Structured page parsing data:

'''

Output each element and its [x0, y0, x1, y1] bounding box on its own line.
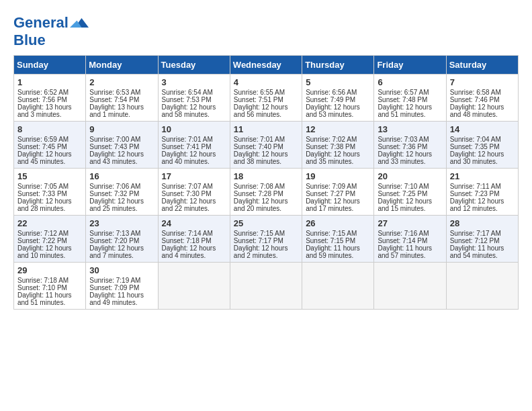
sunset-text: Sunset: 7:22 PM — [17, 237, 67, 244]
day-number: 27 — [378, 218, 442, 228]
day-number: 1 — [17, 77, 82, 87]
calendar-cell: 17Sunrise: 7:07 AMSunset: 7:30 PMDayligh… — [158, 169, 230, 216]
day-number: 19 — [306, 171, 370, 181]
calendar-cell: 21Sunrise: 7:11 AMSunset: 7:23 PMDayligh… — [446, 169, 518, 216]
daylight-text: Daylight: 12 hours and 2 minutes. — [234, 244, 288, 259]
day-number: 2 — [89, 77, 154, 87]
daylight-text: Daylight: 12 hours and 53 minutes. — [306, 103, 360, 118]
sunset-text: Sunset: 7:51 PM — [234, 96, 283, 103]
daylight-text: Daylight: 12 hours and 43 minutes. — [89, 150, 144, 165]
daylight-text: Daylight: 12 hours and 30 minutes. — [450, 150, 504, 165]
sunrise-text: Sunrise: 7:03 AM — [378, 136, 429, 143]
calendar-cell: 5Sunrise: 6:56 AMSunset: 7:49 PMDaylight… — [302, 75, 374, 122]
calendar-cell: 3Sunrise: 6:54 AMSunset: 7:53 PMDaylight… — [158, 75, 230, 122]
calendar-cell: 4Sunrise: 6:55 AMSunset: 7:51 PMDaylight… — [230, 75, 302, 122]
sunrise-text: Sunrise: 7:11 AM — [450, 183, 501, 190]
sunrise-text: Sunrise: 6:52 AM — [17, 89, 69, 96]
calendar-cell: 16Sunrise: 7:06 AMSunset: 7:32 PMDayligh… — [86, 169, 158, 216]
calendar-cell: 27Sunrise: 7:16 AMSunset: 7:14 PMDayligh… — [374, 216, 446, 263]
sunset-text: Sunset: 7:32 PM — [89, 190, 139, 197]
sunset-text: Sunset: 7:25 PM — [378, 190, 427, 197]
calendar-cell: 12Sunrise: 7:02 AMSunset: 7:38 PMDayligh… — [302, 122, 374, 169]
day-number: 15 — [17, 171, 82, 181]
sunset-text: Sunset: 7:56 PM — [17, 96, 67, 103]
sunrise-text: Sunrise: 7:09 AM — [306, 183, 357, 190]
sunrise-text: Sunrise: 6:57 AM — [378, 89, 429, 96]
day-number: 20 — [378, 171, 442, 181]
daylight-text: Daylight: 12 hours and 51 minutes. — [378, 103, 432, 118]
calendar-cell: 14Sunrise: 7:04 AMSunset: 7:35 PMDayligh… — [446, 122, 518, 169]
daylight-text: Daylight: 12 hours and 40 minutes. — [162, 150, 216, 165]
day-number: 21 — [450, 171, 515, 181]
daylight-text: Daylight: 12 hours and 4 minutes. — [162, 244, 216, 259]
calendar-cell: 10Sunrise: 7:01 AMSunset: 7:41 PMDayligh… — [158, 122, 230, 169]
calendar-cell: 8Sunrise: 6:59 AMSunset: 7:45 PMDaylight… — [14, 122, 86, 169]
sunrise-text: Sunrise: 7:04 AM — [450, 136, 501, 143]
day-number: 25 — [234, 218, 298, 228]
sunset-text: Sunset: 7:09 PM — [89, 284, 139, 291]
sunrise-text: Sunrise: 6:56 AM — [306, 89, 357, 96]
daylight-text: Daylight: 11 hours and 49 minutes. — [89, 291, 144, 306]
daylight-text: Daylight: 13 hours and 1 minute. — [89, 103, 144, 118]
daylight-text: Daylight: 12 hours and 28 minutes. — [17, 197, 72, 212]
sunset-text: Sunset: 7:48 PM — [378, 96, 427, 103]
day-number: 18 — [234, 171, 298, 181]
calendar-cell: 22Sunrise: 7:12 AMSunset: 7:22 PMDayligh… — [14, 216, 86, 263]
sunset-text: Sunset: 7:41 PM — [162, 143, 212, 150]
calendar-cell: 6Sunrise: 6:57 AMSunset: 7:48 PMDaylight… — [374, 75, 446, 122]
logo-text: General — [13, 15, 69, 31]
daylight-text: Daylight: 12 hours and 38 minutes. — [234, 150, 288, 165]
sunrise-text: Sunrise: 7:06 AM — [89, 183, 140, 190]
daylight-text: Daylight: 12 hours and 22 minutes. — [162, 197, 216, 212]
weekday-header-sunday: Sunday — [14, 56, 86, 75]
day-number: 23 — [89, 218, 154, 228]
calendar-cell: 26Sunrise: 7:15 AMSunset: 7:15 PMDayligh… — [302, 216, 374, 263]
day-number: 6 — [378, 77, 442, 87]
daylight-text: Daylight: 11 hours and 57 minutes. — [378, 244, 432, 259]
calendar-cell: 28Sunrise: 7:17 AMSunset: 7:12 PMDayligh… — [446, 216, 518, 263]
calendar-cell — [446, 263, 518, 310]
calendar-cell: 2Sunrise: 6:53 AMSunset: 7:54 PMDaylight… — [86, 75, 158, 122]
calendar-cell: 30Sunrise: 7:19 AMSunset: 7:09 PMDayligh… — [86, 263, 158, 310]
sunrise-text: Sunrise: 7:19 AM — [89, 277, 140, 284]
logo-blue: Blue — [13, 32, 89, 48]
sunrise-text: Sunrise: 7:00 AM — [89, 136, 140, 143]
calendar-cell: 9Sunrise: 7:00 AMSunset: 7:43 PMDaylight… — [86, 122, 158, 169]
daylight-text: Daylight: 12 hours and 35 minutes. — [306, 150, 360, 165]
daylight-text: Daylight: 11 hours and 54 minutes. — [450, 244, 504, 259]
calendar-cell: 29Sunrise: 7:18 AMSunset: 7:10 PMDayligh… — [14, 263, 86, 310]
sunrise-text: Sunrise: 6:54 AM — [162, 89, 213, 96]
daylight-text: Daylight: 12 hours and 15 minutes. — [378, 197, 432, 212]
day-number: 11 — [234, 124, 298, 134]
day-number: 12 — [306, 124, 370, 134]
sunrise-text: Sunrise: 7:07 AM — [162, 183, 213, 190]
daylight-text: Daylight: 12 hours and 17 minutes. — [306, 197, 360, 212]
sunset-text: Sunset: 7:18 PM — [162, 237, 212, 244]
day-number: 24 — [162, 218, 226, 228]
sunrise-text: Sunrise: 7:14 AM — [162, 230, 213, 237]
day-number: 5 — [306, 77, 370, 87]
sunset-text: Sunset: 7:12 PM — [450, 237, 500, 244]
day-number: 29 — [17, 265, 82, 275]
sunset-text: Sunset: 7:54 PM — [89, 96, 139, 103]
calendar-cell — [374, 263, 446, 310]
sunrise-text: Sunrise: 7:18 AM — [17, 277, 69, 284]
daylight-text: Daylight: 12 hours and 7 minutes. — [89, 244, 144, 259]
sunrise-text: Sunrise: 7:17 AM — [450, 230, 501, 237]
sunset-text: Sunset: 7:49 PM — [306, 96, 355, 103]
daylight-text: Daylight: 12 hours and 58 minutes. — [162, 103, 216, 118]
day-number: 30 — [89, 265, 154, 275]
sunset-text: Sunset: 7:15 PM — [306, 237, 355, 244]
day-number: 16 — [89, 171, 154, 181]
sunset-text: Sunset: 7:43 PM — [89, 143, 139, 150]
sunset-text: Sunset: 7:30 PM — [162, 190, 212, 197]
sunset-text: Sunset: 7:23 PM — [450, 190, 500, 197]
daylight-text: Daylight: 12 hours and 33 minutes. — [378, 150, 432, 165]
sunrise-text: Sunrise: 7:01 AM — [162, 136, 213, 143]
calendar-cell: 24Sunrise: 7:14 AMSunset: 7:18 PMDayligh… — [158, 216, 230, 263]
sunset-text: Sunset: 7:45 PM — [17, 143, 67, 150]
daylight-text: Daylight: 12 hours and 45 minutes. — [17, 150, 72, 165]
calendar-cell: 19Sunrise: 7:09 AMSunset: 7:27 PMDayligh… — [302, 169, 374, 216]
sunset-text: Sunset: 7:53 PM — [162, 96, 212, 103]
sunset-text: Sunset: 7:38 PM — [306, 143, 355, 150]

'''

**EXERCISE INSTRUCTIONS**
Go over the data and return every line that includes the word "PMDaylight".

**RESULT FOR THIS TASK**
calendar-cell: 5Sunrise: 6:56 AMSunset: 7:49 PMDaylight… — [302, 75, 374, 122]
calendar-cell: 3Sunrise: 6:54 AMSunset: 7:53 PMDaylight… — [158, 75, 230, 122]
calendar-cell: 4Sunrise: 6:55 AMSunset: 7:51 PMDaylight… — [230, 75, 302, 122]
calendar-cell: 8Sunrise: 6:59 AMSunset: 7:45 PMDaylight… — [14, 122, 86, 169]
calendar-cell: 6Sunrise: 6:57 AMSunset: 7:48 PMDaylight… — [374, 75, 446, 122]
calendar-cell: 2Sunrise: 6:53 AMSunset: 7:54 PMDaylight… — [86, 75, 158, 122]
calendar-cell: 9Sunrise: 7:00 AMSunset: 7:43 PMDaylight… — [86, 122, 158, 169]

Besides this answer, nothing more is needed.